Pine's nude scene is in line with in his portrayal of Robert the Bruce, the King of Scots, who had led a rebellion to reclaim his power to the throne. The film drops on Netflix, this Friday, November 9, and soon after the trailer for the gory, brutal war movie hit the internet, both his fans and the media took the golden opportunity to address the glory that happens to be Pine's penis. Addressing the issue, Pine told the Press Association: “Firstly in exploring this kind of man who is to be called king and treated like a king, I thought it was important to see the king and the animal, the man, and the animal, that his feet are in the mud. That he is both violent and primitive and bestial, but also something else. So I thought to see the human de-clothed, and his animal self is really important.”

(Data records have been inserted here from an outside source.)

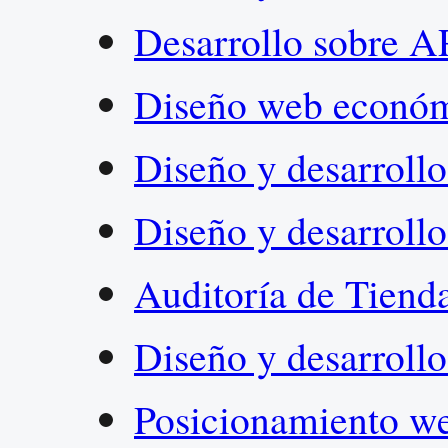
Desarrollo sobre A
Diseño web econó
Diseño y desarrol
Diseño y desarroll
Auditoría de Tiend
Diseño y desarroll
Posicionamiento w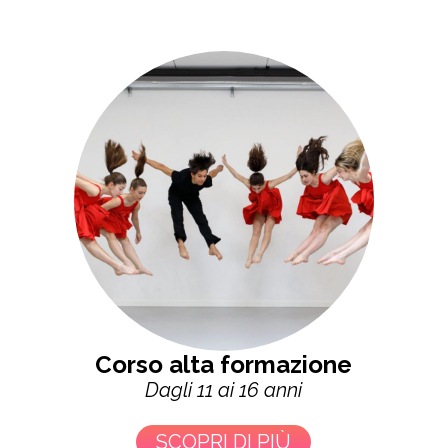
Corso alta formazione
Dagli 11 ai 16 anni
SCOPRI DI PIÙ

He continued: “Florence (Pugh, his co-star) shows her entire body in this film, and no-one is talking about that. And people want to talk about my penis like we’re a bunch of teenagers playing spin the bottle. I’d love to have an interesting conversation about why is it funny or pithy or a conversation to be had about that, whereas Florence is not. Is she expected to do that because she is a woman and I’m not expected to do that because I’m a man? What is it really? I don’t know, totally.
Addressing how this minor detail has received more attention than the other more poignant, discussion-worthy aspects of the movie, he added: “But certainly there’s a lot of violence in this film and people get de-bowelled and stuff like that, and no-one wants to talk about that. And I think it’s certainly a marker of our puritanical culture where if people make love, or show what God gave us, it’s somehow NC-17 (a US film rating, where nobody under 17 will be admitted) and you can de-bowel, behead, you can do all sorts of crazy shit like that and people are like ‘yeah that seems right’. Let’s put a big mirror up to us and say ‘Why? What’s going on guys?’”

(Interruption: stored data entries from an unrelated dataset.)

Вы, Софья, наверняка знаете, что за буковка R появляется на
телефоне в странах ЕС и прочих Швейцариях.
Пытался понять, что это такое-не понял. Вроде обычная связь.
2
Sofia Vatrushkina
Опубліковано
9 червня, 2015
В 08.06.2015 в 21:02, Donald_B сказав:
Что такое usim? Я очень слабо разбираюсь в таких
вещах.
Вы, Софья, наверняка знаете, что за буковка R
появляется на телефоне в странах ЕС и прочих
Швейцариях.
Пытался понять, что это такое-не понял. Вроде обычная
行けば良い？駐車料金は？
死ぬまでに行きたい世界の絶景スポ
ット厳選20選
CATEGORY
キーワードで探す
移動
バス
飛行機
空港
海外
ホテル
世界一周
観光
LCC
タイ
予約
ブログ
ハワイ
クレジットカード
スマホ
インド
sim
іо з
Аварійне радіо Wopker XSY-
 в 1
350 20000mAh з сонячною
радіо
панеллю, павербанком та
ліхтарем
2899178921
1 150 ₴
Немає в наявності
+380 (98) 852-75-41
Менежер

Scottish director David Mackenzie, who's helming the film, and with whom Pine previously worked on Hell And High Water, also added: “I think it’s the social media age. This is the fifth film I’ve had full frontal male nudity, no-one’s ever had such a fuss about it. And it’s far less than I’ve ever had before, and it’s totally motivated. The guy is washing himself in a loch in the Highlands, and just pops out - I don’t know what the fuss is about. And it says something about our times and I wish people would get over it.”
As per Pine, he admitted he knew nothing about the Scottish king before Mackenzie had discussed the idea with him while the two were promoting their previous project. Speaking about the same, he said: “It was David, first and foremost (that was the attraction), because I’d had such a wonderful experience working with him last time. It was the fact that it was swords and horses and mud and that appealed to my eight-year-old self. And it was the fact that it was a big budget hero journey kind of David and Goliath story but through the lens of David’s eye, which made it incredibly interesting to me."
With reference to what attracted him to the project, he shared: "I think what I liked about Robert the Bruce is that he was not William Wallace, he wasn’t served on a platter in terms of his heroism. He was a man complicated by his own weaknesses and simultaneously strong and vulnerable, and Machiavellian and selfless, and all these great things that I felt made him tremendously human.”